Nov 03,2016 | 3 min read

Bill to Legalize Marijuana Cleared for Parliament

In what is a new and refreshing take on the ‘war on drugs’, started by the UN, a Punjab MP will propose a bill to legalize the use of marijuana in the winter session of the Parliament.

This bill, proposed by Dr. Dharamvir Gandhi, a member of AAP has already cleared by the legislative branch to be introduced in the winter session. An amendment on the NDPS (Narcotics Drugs and Psychotropic Substances) Act of 1985, this bill aims to legalize and start regulated supply of traditional intoxicants such as opium and marijuana (cannabis) as ‘soft drugs’ in India.

Dr. Gandhi is of the opinion that the “NDPS Act was enacted in order to meet the then UN Conventions on Drug Policy... The objective was to prevent rampant drug use in society, as it was believed drugs and intoxicants degrade the moral character of individuals and destabilize well-ordered society.”

With the ban on these drugs, anyone found using or in possession of them was harshly punished. The strict control on their availability provided for their replacement by newer, more addictive and dangerous alternative drugs, like heroin and cocaine, in the market. These provided for huge profits for drug lords resulting in a deep-rooted, booming drug-trade. The aggressive marketing of these alternate drugs created gang rivalries and wars leading to another hassle for the authorities.


Thus he remarks, “But the ‘war on drugs’ had led to the creation of a dangerous drug mafia, hundreds of scores of human rights violations and innumerable precious lives destroyed.”


Further the statistics of the Narcotics Control Bureau (NCB) indicates that, “The number of users arrested contributes to 88% of those jailed under NDPS. Traffickers and distributors are 2%. No financers have been arrested. The drug mafia remains at large, increasing the scale of its operations. Drug money is being used to fund wars and terrorism, creating narco-terrorism.”

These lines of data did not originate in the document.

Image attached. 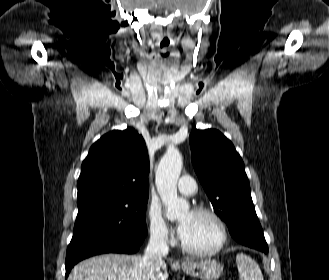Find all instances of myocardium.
Segmentation results:
<instances>
[{
	"instance_id": "myocardium-1",
	"label": "myocardium",
	"mask_w": 329,
	"mask_h": 280,
	"mask_svg": "<svg viewBox=\"0 0 329 280\" xmlns=\"http://www.w3.org/2000/svg\"><path fill=\"white\" fill-rule=\"evenodd\" d=\"M191 212L194 214H200V215H206L210 217L218 226L219 229V240L217 244L210 248V249H195L190 246H188L181 238L180 240V246L183 251H185L187 254L193 255V256H200V257H205V256H213L219 253L224 246L227 243L228 240V230L227 226L222 219V217L213 209L205 206H195L191 209Z\"/></svg>"
}]
</instances>
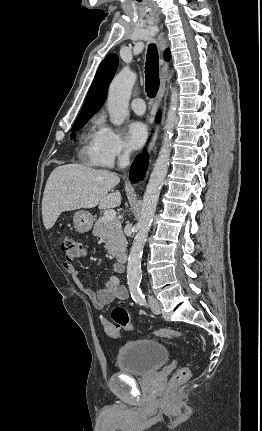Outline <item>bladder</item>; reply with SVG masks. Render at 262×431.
Returning a JSON list of instances; mask_svg holds the SVG:
<instances>
[{
  "label": "bladder",
  "mask_w": 262,
  "mask_h": 431,
  "mask_svg": "<svg viewBox=\"0 0 262 431\" xmlns=\"http://www.w3.org/2000/svg\"><path fill=\"white\" fill-rule=\"evenodd\" d=\"M168 358V350L162 343L150 339H137L119 350L116 363L121 372L146 375L160 368Z\"/></svg>",
  "instance_id": "obj_1"
}]
</instances>
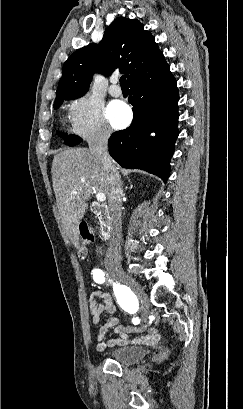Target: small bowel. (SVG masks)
Masks as SVG:
<instances>
[{"instance_id":"c3829d8e","label":"small bowel","mask_w":243,"mask_h":409,"mask_svg":"<svg viewBox=\"0 0 243 409\" xmlns=\"http://www.w3.org/2000/svg\"><path fill=\"white\" fill-rule=\"evenodd\" d=\"M90 313L93 315V323H98L103 313L113 315L116 312L114 298L109 291H95L88 300ZM134 319V318H133ZM132 319V321H133ZM110 328L117 335L111 339H105ZM136 334L130 337L129 334ZM97 349L105 351L115 346L135 344L141 346L156 347L162 344L160 331L153 327H135L120 324L116 317H110L101 323L97 333Z\"/></svg>"}]
</instances>
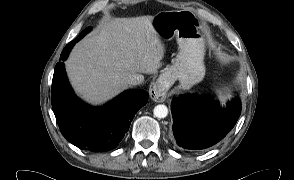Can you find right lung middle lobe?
Instances as JSON below:
<instances>
[{"mask_svg":"<svg viewBox=\"0 0 294 180\" xmlns=\"http://www.w3.org/2000/svg\"><path fill=\"white\" fill-rule=\"evenodd\" d=\"M91 30V27L86 28L83 32H81V34H86L87 32H89Z\"/></svg>","mask_w":294,"mask_h":180,"instance_id":"right-lung-middle-lobe-1","label":"right lung middle lobe"}]
</instances>
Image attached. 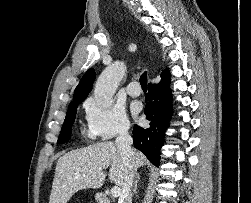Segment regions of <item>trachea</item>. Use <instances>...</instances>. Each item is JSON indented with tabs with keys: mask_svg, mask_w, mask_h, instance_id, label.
Returning <instances> with one entry per match:
<instances>
[{
	"mask_svg": "<svg viewBox=\"0 0 251 203\" xmlns=\"http://www.w3.org/2000/svg\"><path fill=\"white\" fill-rule=\"evenodd\" d=\"M147 72L145 71L141 76H140V84L143 90H147Z\"/></svg>",
	"mask_w": 251,
	"mask_h": 203,
	"instance_id": "3493384b",
	"label": "trachea"
}]
</instances>
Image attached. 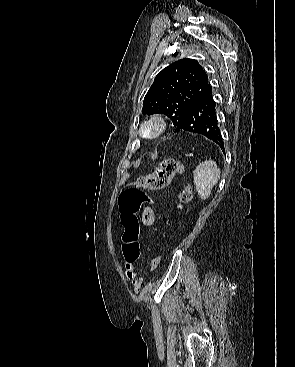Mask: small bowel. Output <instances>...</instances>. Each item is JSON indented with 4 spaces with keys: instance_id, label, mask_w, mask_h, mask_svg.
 <instances>
[{
    "instance_id": "obj_1",
    "label": "small bowel",
    "mask_w": 295,
    "mask_h": 367,
    "mask_svg": "<svg viewBox=\"0 0 295 367\" xmlns=\"http://www.w3.org/2000/svg\"><path fill=\"white\" fill-rule=\"evenodd\" d=\"M142 219H143L144 224L147 226H152L154 224L155 214L152 208L146 207L144 209ZM124 260H125L124 261L125 275L127 279L130 281L133 291L139 292L142 287V278L138 275L135 269V265H134L135 260L129 261L126 259L125 256H124ZM152 270L154 269L152 268Z\"/></svg>"
}]
</instances>
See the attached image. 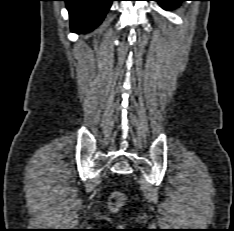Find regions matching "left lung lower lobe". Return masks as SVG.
<instances>
[{"label":"left lung lower lobe","instance_id":"0a47b994","mask_svg":"<svg viewBox=\"0 0 234 231\" xmlns=\"http://www.w3.org/2000/svg\"><path fill=\"white\" fill-rule=\"evenodd\" d=\"M155 1H158L161 7H163L164 9H170L179 6L180 2L185 0H155Z\"/></svg>","mask_w":234,"mask_h":231}]
</instances>
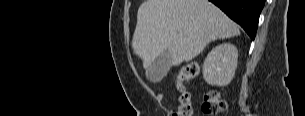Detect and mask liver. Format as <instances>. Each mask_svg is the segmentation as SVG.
Returning <instances> with one entry per match:
<instances>
[{
	"label": "liver",
	"instance_id": "6515ba94",
	"mask_svg": "<svg viewBox=\"0 0 305 116\" xmlns=\"http://www.w3.org/2000/svg\"><path fill=\"white\" fill-rule=\"evenodd\" d=\"M239 34L237 24L208 0H146L138 9L132 47L145 69L165 51L178 66L211 41Z\"/></svg>",
	"mask_w": 305,
	"mask_h": 116
}]
</instances>
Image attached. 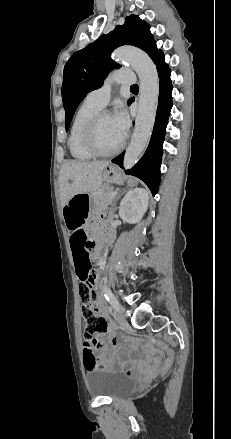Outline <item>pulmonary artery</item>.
<instances>
[{"instance_id": "e3ab8cb5", "label": "pulmonary artery", "mask_w": 231, "mask_h": 439, "mask_svg": "<svg viewBox=\"0 0 231 439\" xmlns=\"http://www.w3.org/2000/svg\"><path fill=\"white\" fill-rule=\"evenodd\" d=\"M134 80V75L130 70L115 71L109 75L102 87L90 91L86 96V100L103 108L109 102L111 88L114 84L131 85Z\"/></svg>"}]
</instances>
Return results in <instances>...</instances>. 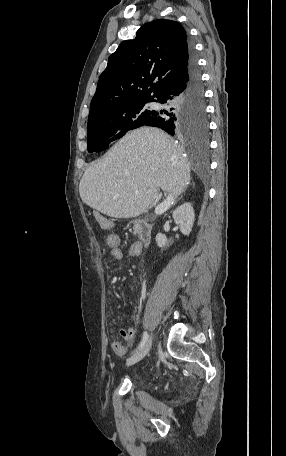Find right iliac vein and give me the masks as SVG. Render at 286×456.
Segmentation results:
<instances>
[{"label":"right iliac vein","mask_w":286,"mask_h":456,"mask_svg":"<svg viewBox=\"0 0 286 456\" xmlns=\"http://www.w3.org/2000/svg\"><path fill=\"white\" fill-rule=\"evenodd\" d=\"M151 342H152V340L150 338L148 340V342L144 345V347L139 352H137L136 354L132 355L130 358L127 359L126 365L131 366V365L139 362L141 359H143L150 350Z\"/></svg>","instance_id":"63e3f726"}]
</instances>
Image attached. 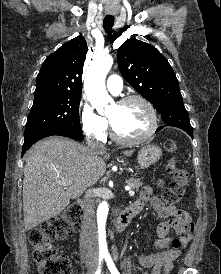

This proposed bill, if passed intends to put an end to this. Moreover, it is seen as a positive step as the increased, legal availability of these ‘soft drugs’ is expected to lessen the sale of more harmful, illegal drugs and thus put the trade of the drug mafia to a halt.

There has been evidence of the legalization of cannabis producing positive results in the past. Around 25 states in the US have legalized consumption in some form or the other. Further, Portugal has ‘decriminalized’ possession of all drugs for the past sixteen years, only to be followed by positive results.

You can read more about the bill and the reason for its proposition here.

This amendment, though a private member’s bill, has a lot of potential and will come as a boon for all those who like to roll a joint every now and then, and will take India one step further on its road to overall development.